Magnitude of average acceleration

[matthew1991]

1. A golf ball released from a height of 1.50 m above a concrete floor, bounces back to a height of 0.62 m. If the ball is in contact with the floor for 5.39 ms, what is the magnitude of the average acceleration a of the ball while it is in contact with the floor?



2. v=v(initial)+acceleration*time
acceleration = -9.8 m/s^2



]3. I don't know where to start =|. Please assist

 

[diazona]

OK, well to start you off: the problem asks for an acceleration. What equations do you know that might allow you to find acceleration?

 

[matthew1991]

a= (v final - v initial) / (t final - t initial)
a = dv/dt
a d^2(s)/d(t)^2

 

[matthew1991]

Problem solved. 1.65*10E3 m/s^s.
For all who may come along seeking help: initial velocity is the velocity when the ball first contacts the floor and final velocity is the velocity at which the ball leaves. Delta T is the time in contact with the floor.

With the distanc equation you can solve for the time and then multiply by acceleration to find velocity.
0=initial position-1/2 a t^2 solve for t
plug t into v=at
this is initial velocity -5.42 m.s

final velocity ises a different equation
v final ^2 = v(initial)^2-2a(final p- initial p)

 

[rwisz]

.I can provide some guidance on how to approach this problem.
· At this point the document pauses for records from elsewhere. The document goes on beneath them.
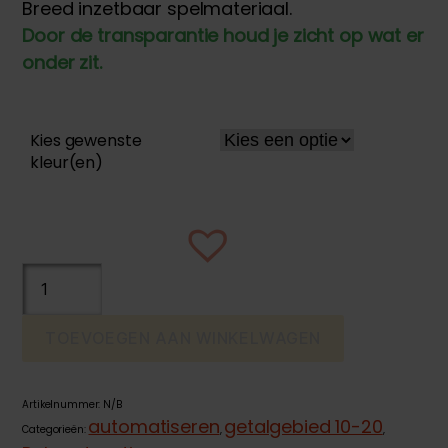
Breed inzetbaar spelmateriaal.
Door de transparantie houd je zicht op wat er
onder zit.
Kies gewenste
kleur(en)
Fiches
transparant
aantal
TOEVOEGEN AAN WINKELWAGEN
Artikelnummer:
N/B
automatiseren
getalgebied 10-20
Categorieën:
,
,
First, we need to understand the concept of acceleration. Acceleration is the rate of change of velocity over time. In simpler terms, it measures how quickly an object's velocity is changing.

In this case, the golf ball is released from a height of 1.50 m and bounces back to a height of 0.62 m. This means that the ball's velocity changes from a positive value (upward) to a negative value (downward). The time it takes for this change to occur is given as 5.39 ms.

Using the formula provided in the second statement, we can calculate the average acceleration of the golf ball while it is in contact with the floor. Since the ball is in contact with the floor for the entire 5.39 ms, we can use this time as the value for "time" in the formula. The initial velocity (v(initial)) is 0 m/s since the ball is released from rest.

Substituting these values into the formula, we get:
a = (0.62 m/s - 0 m/s) / (5.39 x 10^-3 s)
a = 0.62 m/s / 5.39 x 10^-3 s
a = 115.2 m/s^2

Therefore, the magnitude of the average acceleration of the golf ball while it is in contact with the floor is 115.2 m/s^2. This value is negative because the ball is accelerating downwards due to gravity.

I hope this explanation helps you understand how to approach this problem. If you have any further questions, please do not hesitate to ask.